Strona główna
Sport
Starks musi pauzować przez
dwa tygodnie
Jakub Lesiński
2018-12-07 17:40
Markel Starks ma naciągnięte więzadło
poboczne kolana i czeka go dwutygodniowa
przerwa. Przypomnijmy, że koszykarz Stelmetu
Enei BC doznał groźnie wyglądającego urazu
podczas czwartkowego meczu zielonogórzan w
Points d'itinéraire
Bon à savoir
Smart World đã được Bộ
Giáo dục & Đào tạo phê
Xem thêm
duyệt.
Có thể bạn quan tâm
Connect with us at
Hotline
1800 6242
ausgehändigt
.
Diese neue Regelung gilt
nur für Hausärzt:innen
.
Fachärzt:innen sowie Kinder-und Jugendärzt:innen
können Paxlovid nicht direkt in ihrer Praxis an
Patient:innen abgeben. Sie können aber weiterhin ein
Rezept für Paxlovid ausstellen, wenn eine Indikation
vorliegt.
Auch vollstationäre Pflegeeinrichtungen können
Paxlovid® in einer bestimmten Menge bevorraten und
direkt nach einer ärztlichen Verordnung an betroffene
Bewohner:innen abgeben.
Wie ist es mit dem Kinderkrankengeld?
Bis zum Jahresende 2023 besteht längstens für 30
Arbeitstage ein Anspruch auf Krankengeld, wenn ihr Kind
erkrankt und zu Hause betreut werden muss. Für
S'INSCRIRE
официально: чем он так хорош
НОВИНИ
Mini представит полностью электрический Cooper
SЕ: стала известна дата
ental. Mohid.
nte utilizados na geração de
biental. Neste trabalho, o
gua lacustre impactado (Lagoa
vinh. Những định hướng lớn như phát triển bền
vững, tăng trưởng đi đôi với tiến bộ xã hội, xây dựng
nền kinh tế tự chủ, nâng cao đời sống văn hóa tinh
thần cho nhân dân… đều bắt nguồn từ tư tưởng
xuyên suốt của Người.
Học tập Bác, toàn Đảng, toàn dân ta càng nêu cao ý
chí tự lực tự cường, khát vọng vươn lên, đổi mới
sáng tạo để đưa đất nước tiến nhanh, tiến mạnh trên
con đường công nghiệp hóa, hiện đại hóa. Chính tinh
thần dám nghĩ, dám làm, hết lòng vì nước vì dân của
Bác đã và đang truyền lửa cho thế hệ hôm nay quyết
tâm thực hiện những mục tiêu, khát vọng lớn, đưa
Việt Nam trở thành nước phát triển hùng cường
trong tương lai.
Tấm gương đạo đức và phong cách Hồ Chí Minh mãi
+===+
* **Aim of the exercise**:
Down to the last character, restate every record.

* **Answer to the problem**:
Strona główna
Sport
Starks musi pauzować przez
dwa tygodnie
Jakub Lesiński
2018-12-07 17:40
Markel Starks ma naciągnięte więzadło
poboczne kolana i czeka go dwutygodniowa
przerwa. Przypomnijmy, że koszykarz Stelmetu
Enei BC doznał groźnie wyglądającego urazu
podczas czwartkowego meczu zielonogórzan w
Points d'itinéraire
Bon à savoir
Smart World đã được Bộ
Giáo dục & Đào tạo phê
Xem thêm
duyệt.
Có thể bạn quan tâm
Connect with us at
Hotline
1800 6242
ausgehändigt
.
Diese neue Regelung gilt
nur für Hausärzt:innen
.
Fachärzt:innen sowie Kinder-und Jugendärzt:innen
können Paxlovid nicht direkt in ihrer Praxis an
Patient:innen abgeben. Sie können aber weiterhin ein
Rezept für Paxlovid ausstellen, wenn eine Indikation
vorliegt.
Auch vollstationäre Pflegeeinrichtungen können
Paxlovid® in einer bestimmten Menge bevorraten und
direkt nach einer ärztlichen Verordnung an betroffene
Bewohner:innen abgeben.
Wie ist es mit dem Kinderkrankengeld?
Bis zum Jahresende 2023 besteht längstens für 30
Arbeitstage ein Anspruch auf Krankengeld, wenn ihr Kind
erkrankt und zu Hause betreut werden muss. Für
S'INSCRIRE
официально: чем он так хорош
НОВИНИ
Mini представит полностью электрический Cooper
SЕ: стала известна дата
ental. Mohid.
nte utilizados na geração de
biental. Neste trabalho, o
gua lacustre impactado (Lagoa
vinh. Những định hướng lớn như phát triển bền
vững, tăng trưởng đi đôi với tiến bộ xã hội, xây dựng
nền kinh tế tự chủ, nâng cao đời sống văn hóa tinh
thần cho nhân dân… đều bắt nguồn từ tư tưởng
xuyên suốt của Người.
Học tập Bác, toàn Đảng, toàn dân ta càng nêu cao ý
chí tự lực tự cường, khát vọng vươn lên, đổi mới
sáng tạo để đưa đất nước tiến nhanh, tiến mạnh trên
con đường công nghiệp hóa, hiện đại hóa. Chính tinh
thần dám nghĩ, dám làm, hết lòng vì nước vì dân của
Bác đã và đang truyền lửa cho thế hệ hôm nay quyết
tâm thực hiện những mục tiêu, khát vọng lớn, đưa
Việt Nam trở thành nước phát triển hùng cường
trong tương lai.
Tấm gương đạo đức và phong cách Hồ Chí Minh mãi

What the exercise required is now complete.